Mobilisés sous diverses bannières, dont celle de la "Journée de la colère", des manifestants ont bloqué lundi plusieurs axes routiers à travers le Liban, y compris les principales artères menant vers la capitale, sur fond d'une nouvelle dépréciation de la monnaie locale et d'une impasse politique persistante. Depuis mardi dernier, les Libanais manifestent tous les jours pour exprimer leur ras-le-bol alors que le taux de change de la livre libanaise face au dollar atteint des records. Le weekend, le billet vert a frôlé les 11.000 livres sur le marché noir contre un taux officiel toujours maintenu artificiellement à 1.507 livres pour un dollar. Lundi, la monnaie nationale s'échangeait aux alentours de 10.500 L.L. pour un dollar, En plus de cette crise socio-économique, à laquelle s'ajoutent la pandémie de coronavirus et les conséquences de la double explosion au port de Beyrouth, les responsables politiques, accusés d'incompétence et de corruption, ne parviennent pas à former un gouvernement, attendu depuis sept mois pour adopter des réformes qui devraient permettre de débloquer des aides financières internationales.
Du Nord au Sud en passant par Beyrouth, sur les grandes artères comme les petites routes, les contestataires se sont installés lundi tôt le matin devant des barrages de pneus enflammés, de véhicules, de bennes à ordures ou de blocs en tous genres. A Jal el-Dib et Jbeil, au nord de Beyrouth, des tentes ont été installées sur l'autoroute pour marquer l'intention de ne pas lever le sit-in jusqu’à ce que des solutions sérieuses à la crise soient proposées.

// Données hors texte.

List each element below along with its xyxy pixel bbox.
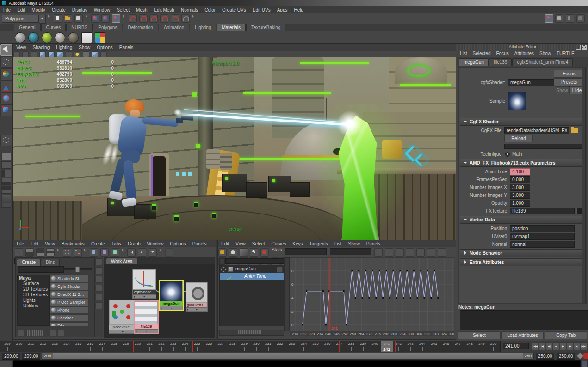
anim-time-field[interactable] [510, 168, 530, 175]
shelf-tab-deformation[interactable]: Deformation [123, 24, 158, 31]
strip-icon[interactable] [95, 258, 102, 265]
shelf-tab-animation[interactable]: Animation [159, 24, 189, 31]
menu-item-edit-mesh[interactable]: Edit Mesh [150, 6, 177, 13]
hypershade-menu-item-options[interactable]: Options [167, 240, 189, 247]
layout-split-icon[interactable] [46, 248, 55, 257]
menu-item-mesh[interactable]: Mesh [133, 6, 150, 13]
time-slider-frame[interactable]: 230 [250, 341, 262, 352]
focus-button[interactable]: Focus [554, 70, 584, 78]
graph-plot-area[interactable]: 86420241 [290, 257, 454, 331]
move-nearest-picked-key-icon[interactable] [218, 248, 227, 257]
hypershade-tab-bins[interactable]: Bins [41, 259, 60, 266]
play-backwards-button[interactable]: ◀ [553, 342, 559, 350]
lock-camera-icon[interactable] [22, 51, 29, 57]
menu-set-dropdown[interactable]: Polygons [2, 15, 39, 23]
opacity-field[interactable] [510, 200, 530, 207]
notes-textarea[interactable] [460, 310, 588, 330]
time-slider-frame[interactable]: 223 [167, 341, 179, 352]
open-scene-icon[interactable] [64, 14, 72, 23]
menu-item-help[interactable]: Help [291, 6, 307, 13]
time-slider-frame[interactable]: 248 [464, 341, 476, 352]
menu-set-dropdown-arrow[interactable] [39, 15, 46, 24]
time-slider-frame[interactable]: 212 [37, 341, 49, 352]
layout-four-pane-button[interactable] [1, 161, 11, 169]
go-to-end-button[interactable]: ▶▶| [581, 342, 587, 350]
time-slider-frame[interactable]: 229 [239, 341, 251, 352]
load-attributes-button[interactable]: Load Attributes [501, 331, 544, 339]
time-slider-frame[interactable]: 247 [452, 341, 464, 352]
ae-tab-megagun[interactable]: megaGun [459, 58, 489, 66]
plateau-tangents-icon[interactable] [427, 248, 435, 257]
graph-output-connections-icon[interactable] [111, 248, 119, 257]
dx11-shader-icon[interactable] [28, 32, 39, 43]
time-slider-frame[interactable]: 243 [404, 341, 416, 352]
viewport-menu-item-panels[interactable]: Panels [116, 44, 137, 51]
outliner-filter-icon[interactable] [219, 258, 225, 265]
graph-menu-item-tangents[interactable]: Tangents [306, 240, 331, 247]
spline-tangents-icon[interactable] [374, 248, 383, 257]
pager-left2-icon[interactable] [50, 330, 56, 336]
shelf-tab-curves[interactable]: Curves [41, 24, 66, 31]
graph-menu-item-show[interactable]: Show [345, 240, 363, 247]
hypershade-menu-item-bookmarks[interactable]: Bookmarks [58, 240, 88, 247]
outliner-scroll-up-icon[interactable] [277, 267, 283, 273]
make-live-icon[interactable] [181, 14, 190, 23]
shelf-tab-polygons[interactable]: Polygons [93, 24, 122, 31]
time-slider-frame[interactable]: 250 [488, 341, 500, 352]
node-place2d[interactable]: place2dTe... [109, 300, 136, 334]
flat-tangents-icon[interactable] [406, 248, 414, 257]
play-forwards-button[interactable]: ▶ [560, 342, 566, 350]
close-panel-icon[interactable] [582, 45, 587, 50]
select-node-button[interactable]: Select [458, 331, 501, 339]
time-slider-frame[interactable]: 240 [369, 341, 381, 352]
time-slider-frame[interactable]: 239 [357, 341, 369, 352]
tree-item[interactable]: Utilities [18, 303, 49, 308]
layout-dropdown[interactable] [1, 203, 11, 208]
xray-icon[interactable] [100, 51, 107, 57]
strip-icon[interactable] [95, 276, 102, 283]
node-graph-canvas[interactable]: cgfxShade... megaGun gunBlast1... [104, 264, 215, 338]
time-slider-frame[interactable]: 242 [393, 341, 405, 352]
viewport-3d-scene[interactable]: Verts:4867540 Edges:9313100 Polygons:462… [13, 57, 456, 240]
shaderfx-shader-icon[interactable] [55, 32, 65, 43]
menu-item-edit[interactable]: Edit [14, 6, 28, 13]
section-cgfx-parameters[interactable]: AMD_FX_Flipbook713.cgfx Parameters [460, 159, 585, 167]
save-scene-icon[interactable] [74, 14, 83, 23]
create-search-field[interactable] [18, 266, 64, 273]
time-slider-frame[interactable]: 245 [428, 341, 440, 352]
tree-item[interactable]: Surface [18, 281, 49, 286]
frame-playback-icon[interactable] [250, 248, 258, 257]
time-slider-frame[interactable]: 249 [476, 341, 488, 352]
previous-graph-icon[interactable] [127, 248, 136, 257]
section-extra-attributes[interactable]: Extra Attributes [460, 258, 585, 266]
tool-settings-toggle-icon[interactable] [566, 14, 574, 23]
step-forward-frame-button[interactable]: |▶ [567, 342, 573, 350]
shelf-tab-texturebaking[interactable]: TextureBaking [246, 24, 285, 31]
last-tool-slot[interactable] [0, 135, 12, 146]
time-slider-frame[interactable]: 210 [13, 341, 25, 352]
number-images-x-field[interactable] [510, 184, 530, 191]
ae-tab-cgfxshader1-animtime4[interactable]: cgfxShader1_animTime4 [512, 58, 573, 66]
graph-menu-item-keys[interactable]: Keys [289, 240, 306, 247]
grid-toggle-icon[interactable] [39, 51, 46, 57]
copy-tab-button[interactable]: Copy Tab [545, 331, 587, 339]
menu-item-create[interactable]: Create [49, 6, 69, 13]
menu-item-create-uvs[interactable]: Create UVs [219, 6, 249, 13]
time-slider-frame[interactable]: 213 [49, 341, 61, 352]
time-slider-frame[interactable]: 221 [144, 341, 156, 352]
animation-end-field[interactable] [557, 353, 575, 360]
rearrange-graph-icon[interactable] [165, 248, 173, 257]
layout-top-bottom-icon[interactable] [25, 248, 34, 257]
animation-preferences-icon[interactable] [583, 353, 588, 359]
frame-all-icon[interactable] [240, 248, 248, 257]
layout-single-pane-button[interactable] [1, 153, 11, 160]
animation-start-field[interactable] [2, 353, 20, 360]
menu-item-normals[interactable]: Normals [178, 6, 201, 13]
menu-item-select[interactable]: Select [113, 6, 133, 13]
snap-curve-icon[interactable] [139, 14, 148, 23]
ae-menu-item-show[interactable]: Show [537, 50, 554, 57]
time-slider-frame[interactable]: 219 [120, 341, 132, 352]
node-name-field[interactable] [508, 79, 558, 86]
pager-track[interactable] [26, 330, 43, 336]
shelf-tab-lighting[interactable]: Lighting [190, 24, 216, 31]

Face aux blocages routiers en série, notamment aux entrées des grandes villes comme Tripoli, Saïda et Beyrouth, ou sur l'axe menant de et vers l'aéroport, plusieurs appels ont été lancés afin de faciliter le transport des bonbonnes d'oxygène médical à destination des hôpitaux du pays, en raison de l'importance de l'approvisionnement en oxygène, nécessaire notamment pour le traitement des patients souffrant du Covid-19.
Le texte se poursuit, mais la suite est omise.